I'm here because I'm supposedly going to see a therapist soon
and uh. I guess I'm seeing a therapist more or less not because
I'm unhappy, but because people that really bother me keep
telling me I have to. I get it, you're depressed. I get it, I don't
talk to you so you're depressed and you're going to transfer said
depression onto me because I don't talk to you.
Ever thought that I might just not talk to you because I don't want
to?
I mean, I get narcissism is bad. Right? I mean, I think I'm awesome.
I think I'm awesome no matter what anyone else says. Personally,
I really like that.
What I don't get everyone else that seems to think that I have some
obligation to speak to them, or have some relationship. Or thinks that
its OK to gossip about my back and spread rumors. Uh, it isn't OK?
Honestly, when people stop with the back-stabbing ********, I'm a pretty
nice person.

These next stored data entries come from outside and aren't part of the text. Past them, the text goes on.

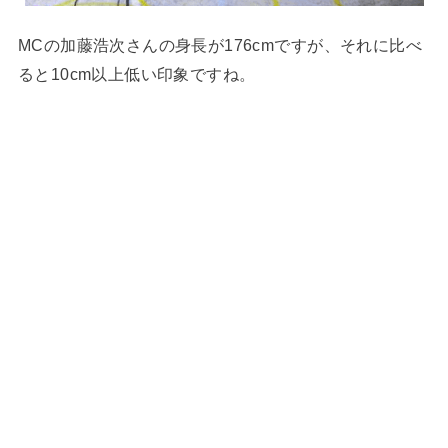
MCの加藤浩次さんの身長が176cmですが、それに比べ
ると10cm以上低い印象ですね。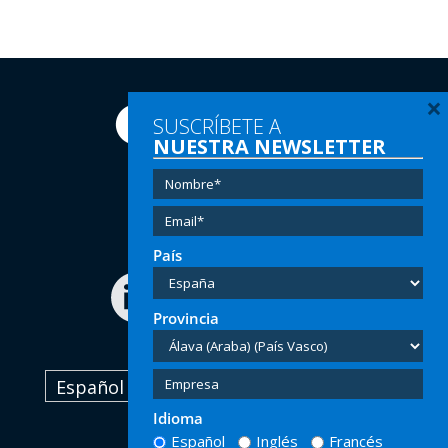
×
SUSCRÍBETE A
NUESTRA NEWSLETTER
Tel:
(+34) 91 616 60 00
Email:
info@hersill.com
País
Provincia
Español
Idioma
Español
Inglés
Francés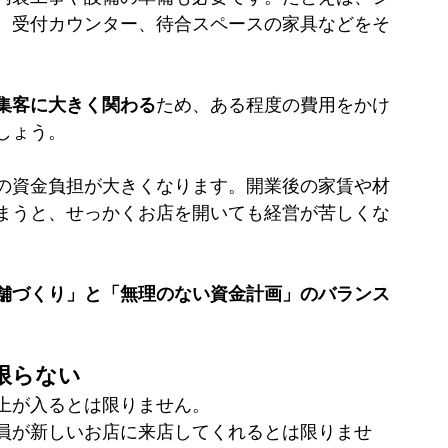
、受付カウンター、待合スペースの家具などをそ
集客に大きく関わる
ため、ある程度の費用をかけ
しょう。
の資金負担が大きくなります。開業後の家賃や材
まうと、せっかくお店を開いても経営が苦しくな
舗づくり」と「無理のない資金計画」のバランス
限らない
上が入るとは限りません。
員が新しいお店に来店してくれるとは限りませ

I just don't want to play by your rules OK? If you're
approaching me. I'm going to assume its because you like me for some
reason or another, so why do you keep trying to get me to do what
you do if it isn't working for you? I mean, come on? Get a grip. If you're
not happy, listen to people that are happy. Simple enough??
Ugh, everyone around me seems so depressed they're like dead all the
time and being around them just makes me feel worse.